An estimated number of 100 employees are set to participate in the walkout today. To Kotaku, one employee said, “I’m walking out as a symbolic action to signal to leadership that I care about this issue. I hope leadership takes the time to seriously listen to the issues.”
In response to the walkout, a Riot representative told Kotaku, “While we will not make a change to our policies while in active litigation, last Thursday we announced that we’ve made the call to pivot our approach. As soon as active litigation is resolved, we will give all new Rioters the choice to opt-out of mandatory arbitration for individual sexual harassment and sexual assault claims. At that time, we will also commit to have a firm answer on potentially expanding the scope and extending this opt-out to all Rioters. We are working diligently to resolve all active litigation so that we can quickly take steps toward a solution. As we have been for the past week, we will continue to listen to Rioters regarding their thoughts on arbitration and we’re thankful for everyone that has taken the time to meet with leadership about this issue.”
“It’s been eight months since the original [Kotaku] article was released and so far I haven’t seen a single outcome of our diversity and inclusion efforts at Riot,” one Riot employee told Kotaku. “I haven’t seen a single metric or number to indicate things have improved and I haven’t seen a single project get finished.”
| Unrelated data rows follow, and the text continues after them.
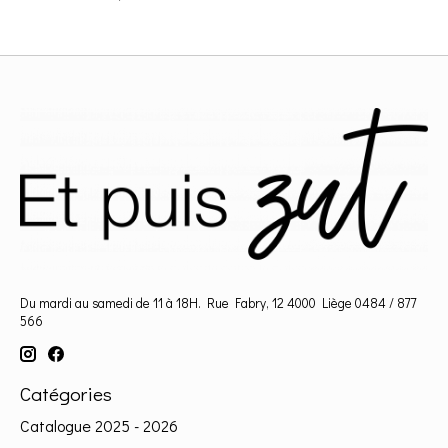
Du mardi au samedi de 11 à 18H. Rue Fabry, 12 4000 Liège 0484 / 877
566
Catégories
Catalogue 2025 - 2026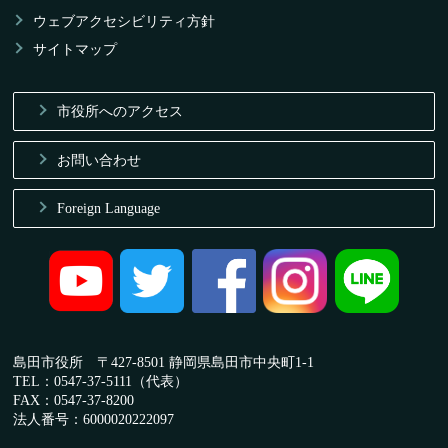
ウェブアクセシビリティ方針
サイトマップ
市役所へのアクセス
お問い合わせ
Foreign Language
島田市役所 〒427-8501 静岡県島田市中央町1-1
TEL：0547-37-5111（代表）
FAX：0547-37-8200
法人番号：6000020222097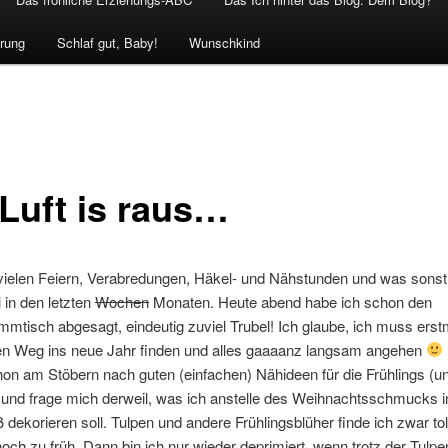
rung
Schlaf gut, Baby!
Wunschkind
 Luft is raus…
vielen Feiern, Verabredungen, Häkel- und Nähstunden und was sonst
l in den letzten
Wochen
Monaten. Heute abend habe ich schon den
mtisch abgesagt, eindeutig zuviel Trubel! Ich glaube, ich muss ers
en Weg ins neue Jahr finden und alles gaaaanz langsam angehen
hon am Stöbern nach guten (einfachen) Nähideen für die Frühlings (u
 und frage mich derweil, was ich anstelle des Weihnachtsschmucks i
 dekorieren soll. Tulpen und andere Frühlingsblüher finde ich zwar tol
noch zu früh. Dann bin ich nur wieder deprimiert, wenn trotz der Tulp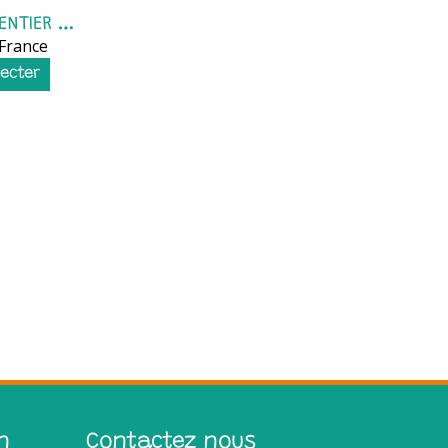
LAVARET ENTIER VIDE
France
ecter
n
Contactez nous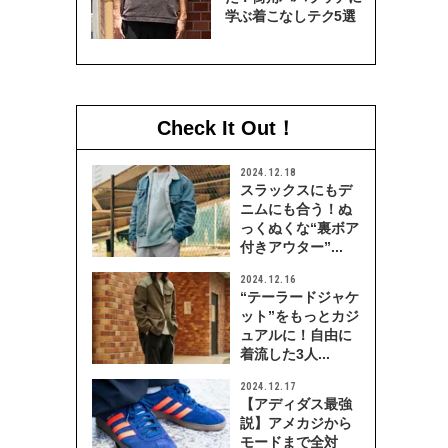
学ぶ着こなしテク5選
Check It Out！
2024.12.18
スラックスにもデ
ニムにも合う！ぬ
っくぬくな“裏ボア
付きアウター”...
2024.12.16
“テーラードジャケ
ット”をもっとカジ
ュアルに！自由に
着流した3人...
2024.12.17
【アディダス最強
説】アメカジから
モードまで全対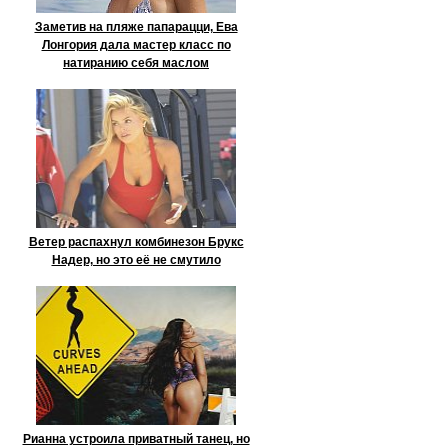
Заметив на пляже папарацци, Ева
Лонгория дала мастер класс по
натиранию себя маслом
Ветер распахнул комбинезон Брукс
Надер, но это её не смутило
Рианна устроила приватный танец, но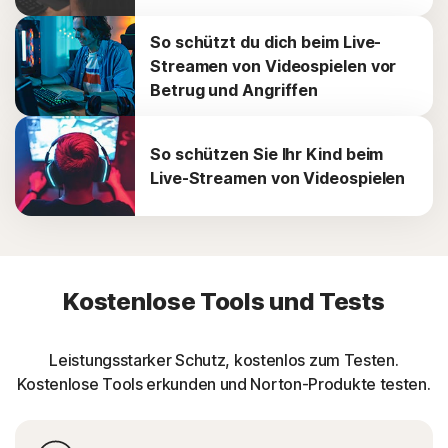
So schützt du dich beim Live-
Streamen von Videospielen vor
Betrug und Angriffen
So schützen Sie Ihr Kind beim
Live-Streamen von Videospielen
Kostenlose Tools und Tests
Leistungsstarker Schutz, kostenlos zum Testen.
Kostenlose Tools erkunden und Norton-Produkte testen.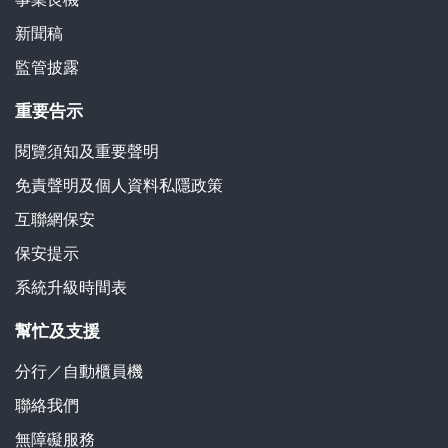
新聞稿
監管披露
重要告示
閱覽須知及重要聲明
免責聲明及個人資料私隱政策
互聯網保安
保安提示
系統升級時間表
幫忙及支援
分行／自動櫃員機
聯絡我們
無障礙服務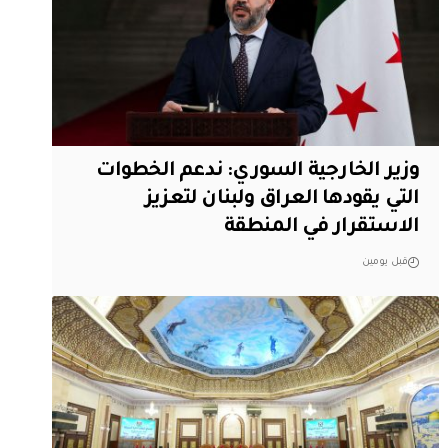
وزير الخارجية السوري: ندعم الخطوات
التي يقودها العراق ولبنان لتعزيز
الاستقرار في المنطقة
قبل يومين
Another employee told Kotaku, “I think having executives get up for two hours and do the classic, roundabout series of denials helped other Rioters wake up to the fact that this is actually happening here. The impression most Rioters got is that [the executives] do care about it, a bit. They care about being publicly humiliated.”
This walkout is the first major protest seen in the game industry since the bulk of Crytek USA quit for being underpaid back in 2014. The gaming landscape of today is very different from previous years, as talk of studio employees unionizing has become a larger focus amongst the many reports of crunch and other poor working conditions within the industry. The shift has put many studios under the microscope, including big names like Fortnite’s Epic Games and Mortal Kombat 11’s NeatherRealm. In response, numerous teams, such as Apex Legends’ Respawn, are sticking to certain development practices in regards to updating their games in order to avoid putting their employees through crunch.